Mexico’s tourism economy is booming once again, with revenue in the first third of 2023 far surpassing pre-pandemic levels, despite total tourist numbers still lagging.
International tourism contributed US $10.74 billion to Mexico’s economy between January and April 2023, according to INEGI, Mexico’s national statistics agency. This figure is 17% higher than the same period of 2022, and 17.5% higher than the same period of 2019.
However, despite the good financial news, the total number of tourists arriving in Mexico has remained slightly lower than before the pandemic in 2019. The 13.24 million tourists who visited Mexico in these four months represented a 13.7% increase from the previous year but a slight drop from the 14.7 million tourists who visited in the first third of 2019.
Average spending per tourist has risen by 3.8% from 2022 and 14% from 2019, reaching US $1,198 in the first third of this year for international tourists arriving by air.

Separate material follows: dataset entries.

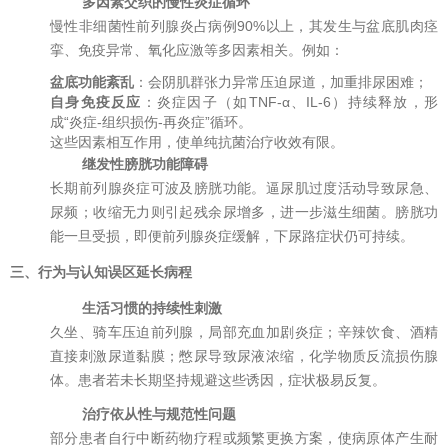
多因素交织的慢性炎症循环
慢性非细菌性前列腺炎占病例90%以上，其发生与盆底肌肉痉
挛、免疫异常、氧化应激等多因素相关。例如：
盆底功能紊乱
：会阴肌群张力异常压迫尿道，加重排尿困难；
自身免疫反应
：炎症因子（如TNF-α、IL-6）持续释放，形
成“炎症-组织损伤-再炎症”循环。
这些因素相互作用，使单纯抗菌治疗收效有限。
继发性膀胱功能障碍
长期前列腺炎症可波及膀胱功能。逼尿肌过度活动导致尿急、
尿频；收缩无力则引起残余尿增多，进一步滋生细菌。膀胱功
能一旦受损，即便前列腺炎症缓解，下尿路症状仍可持续。
三、行为与认知误区延长病程
生活习惯的持续性刺激
久坐、骑车压迫前列腺，局部充血加剧炎症；辛辣饮食、酒精
直接刺激尿道黏膜；憋尿导致尿液浓缩，化学物质反流损伤腺
体。患者若未长期坚持规避这些诱因，症状极易反复。
治疗依从性与规范性问题
部分患者自行中断药物疗程或频繁更换方案，使病原体产生耐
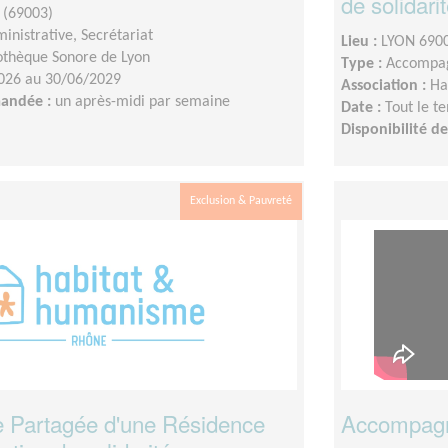
de solidari
 (69003)
inistrative, Secrétariat
Lieu :
LYON 6900
othèque Sonore de Lyon
Type :
Accompag
026 au 30/06/2029
Association :
Ha
mandée :
un après-midi par semaine
Date :
Tout le t
Disponibilité 
Exclusion & Pauvreté
ie Partagée d'une Résidence
Accompagn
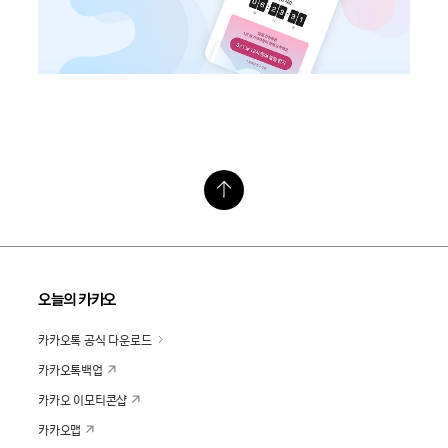
오늘의 카카오
카카오톡 공식 다운로드
카카오톡백업
카카오 이모티콘샵
카카오맵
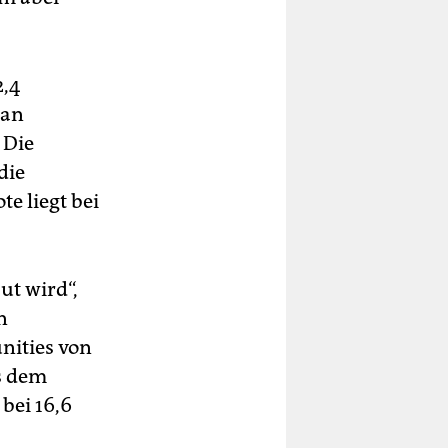
2,4
 an
 Die
die
e liegt bei
ut wird“,
n
nities von
s dem
bei 16,6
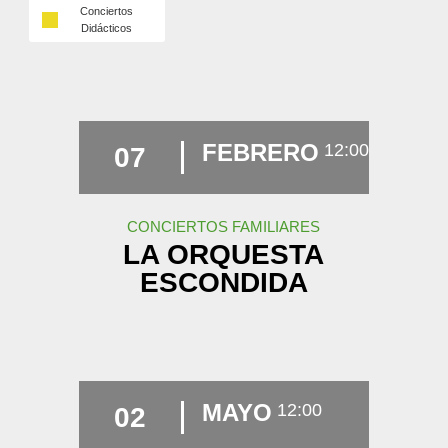
Conciertos
Didácticos
FEBRERO
12:00
07
CONCIERTOS FAMILIARES
LA ORQUESTA
ESCONDIDA
MAYO
12:00
02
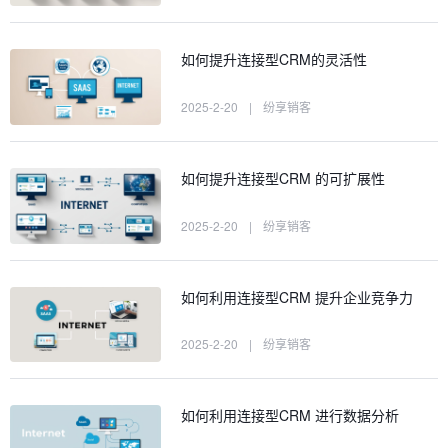
如何提升连接型CRM的灵活性
2025-2-20
|
纷享销客
如何提升连接型CRM 的可扩展性
2025-2-20
|
纷享销客
如何利用连接型CRM 提升企业竞争力
2025-2-20
|
纷享销客
如何利用连接型CRM 进行数据分析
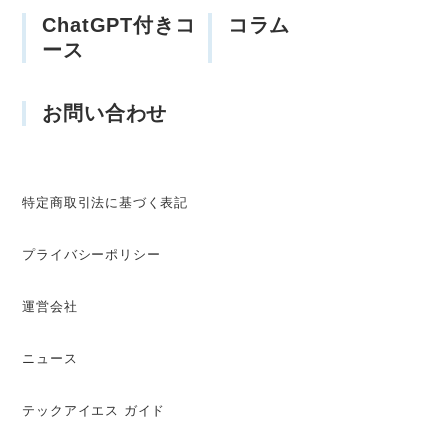
ChatGPT付きコ
コラム
ース
お問い合わせ
特定商取引法に基づく表記
プライバシーポリシー
運営会社
ニュース
テックアイエス ガイド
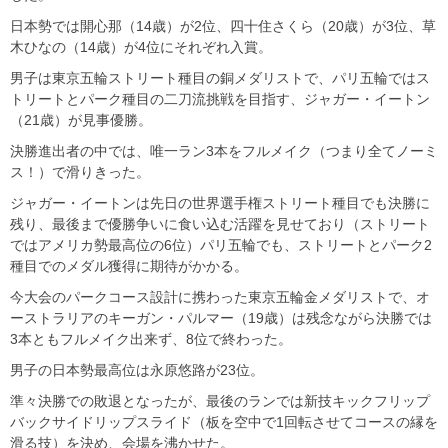
日本勢では開心那（14歳）が2位、四十住さくら（20歳）が3位、草
木ひなの（14歳）が4位にそれぞれ入賞。
男子は東京五輪ストリート種目の銅メダリストで、パリ五輪ではス
トリートとパーク種目の二刀流挑戦を目指す、ジャガー・イートン
（21歳）が見事優勝。
決勝進出者の中では、唯一ラン3本をフルメイク（つまり全てノーミ
ス！）で滑りきった。
ジャガー・イートンは先日の世界選手権ストリート種目でも決勝に
残り、最後まで優勝争いに食い込む活躍を見せており（ストリート
ではアメリカ勢最高位の6位）パリ五輪でも、ストリートとパーク2
種目でのメダル獲得に期待がかかる。
今大会のパークコース設計に携わった東京五輪金メダリストで、オ
ーストラリアのキーガン・パルマー（19歳）は残念ながら決勝では
3本ともフルメイク出来ず、8位で終わった。
男子の日本勢最高位は永原悠路が23位。
準々決勝での敗退となったが、最後のランでは新技キックフリップ
バックサイドリップスライド（板を空中で1回転させてコースの縁を
滑る技）を決め、会場を沸かせた。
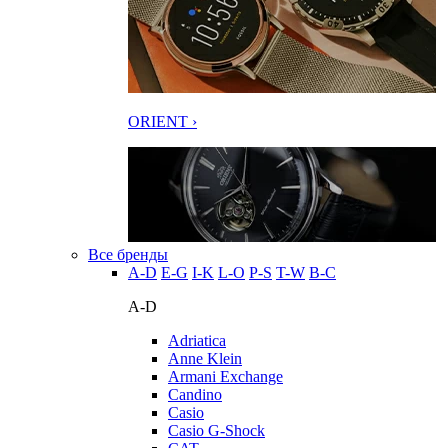
ORIENT ›
Все бренды
A-D
E-G
I-K
L-O
P-S
T-W
В-С
A-D
Adriatica
Anne Klein
Armani Exchange
Candino
Casio
Casio G-Shock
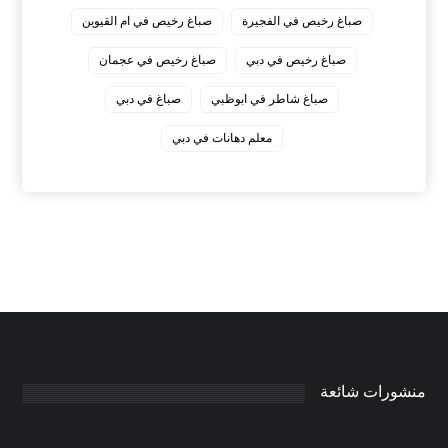
صباغ رخيص في الفجيرة
صباغ رخيص في ام القيوين
صباغ رخيص في دبي
صباغ رخيص في عجمان
صباغ شاطر في ابوظبي
صباغ في دبي
معلم دهانات في دبي
منشورات شائعة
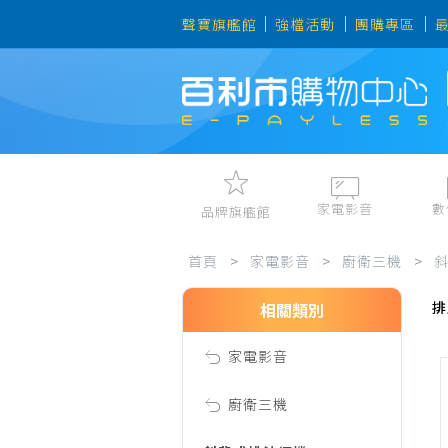
聲寶旗艦館
強檔活動
團購專區
家電影音
數
品牌旗艦館
斜
視聽娛樂
手機、平
首頁
>
家電影音
>
廚衛三機
>
冷暖空調
數位周邊
排
電冰箱、冷凍櫃
筆電、桌
相關類別
背
洗衣機、乾衣機
資訊周邊
家電影音
電風扇、電暖器
式
清淨機、除濕機
廚衛三機
廚衛三機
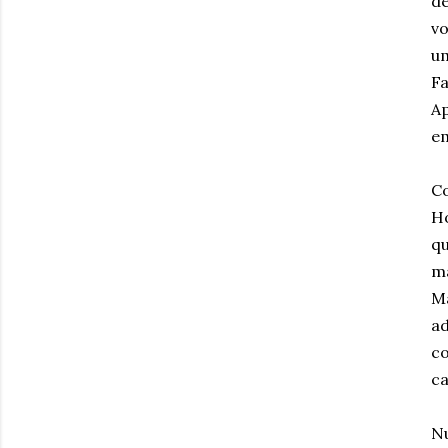
de
vo
um
Fa
Ap
em
Co
Ho
q
ma
M
ad
co
ca
N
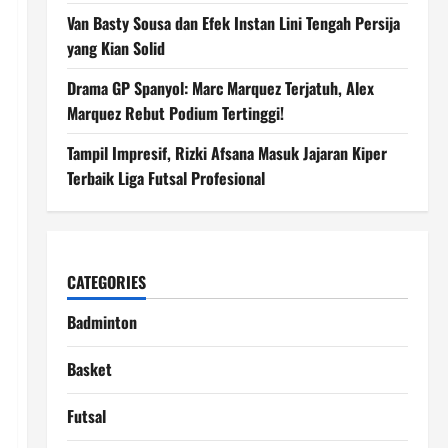
Van Basty Sousa dan Efek Instan Lini Tengah Persija
yang Kian Solid
Drama GP Spanyol: Marc Marquez Terjatuh, Alex
Marquez Rebut Podium Tertinggi!
Tampil Impresif, Rizki Afsana Masuk Jajaran Kiper
Terbaik Liga Futsal Profesional
CATEGORIES
Badminton
Basket
Futsal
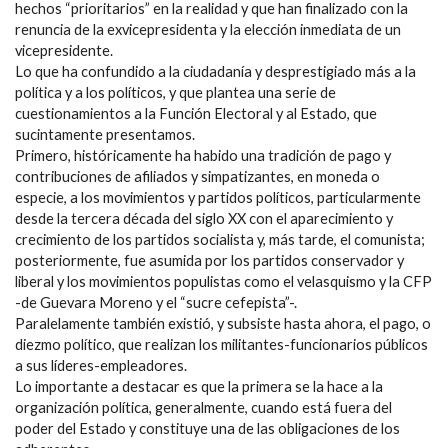
hechos “prioritarios” en la realidad y que han finalizado con la
renuncia de la exvicepresidenta y la elección inmediata de un
vicepresidente.
Lo que ha confundido a la ciudadanía y desprestigiado más a la
política y a los políticos, y que plantea una serie de
cuestionamientos a la Función Electoral y al Estado, que
sucintamente presentamos.
Primero, históricamente ha habido una tradición de pago y
contribuciones de afiliados y simpatizantes, en moneda o
especie, a los movimientos y partidos políticos, particularmente
desde la tercera década del siglo XX con el aparecimiento y
crecimiento de los partidos socialista y, más tarde, el comunista;
posteriormente, fue asumida por los partidos conservador y
liberal y los movimientos populistas como el velasquismo y la CFP
-de Guevara Moreno y el “sucre cefepista”-.
Paralelamente también existió, y subsiste hasta ahora, el pago, o
diezmo político, que realizan los militantes-funcionarios públicos
a sus líderes-empleadores.
Lo importante a destacar es que la primera se la hace a la
organización política, generalmente, cuando está fuera del
poder del Estado y constituye una de las obligaciones de los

Air arrivals are also up — by 10.4% from 2022 and 6.6% from 2019 — compensating for a drop in tourists arriving by land, who tend to spend less.
Even in the cruise sector, which was extremely hard-hit by the COVID-19 pandemic, tourism numbers are strong. According to the Tourism Ministry (Sectur), 3.73 million cruise passengers arrived at Mexican ports between January and April — 3.1% more than in 2019. The revenue from these cruise tourists jumped 22.3% from 2019 to reach US $306.8 million.
In a press release, Sectur declared that these numbers show that “tourism activity in Mexico is on track.” Tourism is a crucial component of Mexico’s economy, representing just over 8% of the country’s GDP every year from 2010 to 2019.
Mexico’s borders never closed during COVID-19. Although tourist numbers nearly halved during the pandemic year of 2020, Mexico remained the third most visited country worldwide, and the industry has rapidly bounced back as international restrictions have lifted.
In 2022, the World Tourism Organization ranked Mexico ninth worldwide in foreign exchange capture from international visitors, and 28th place in per capita spending by international tourists.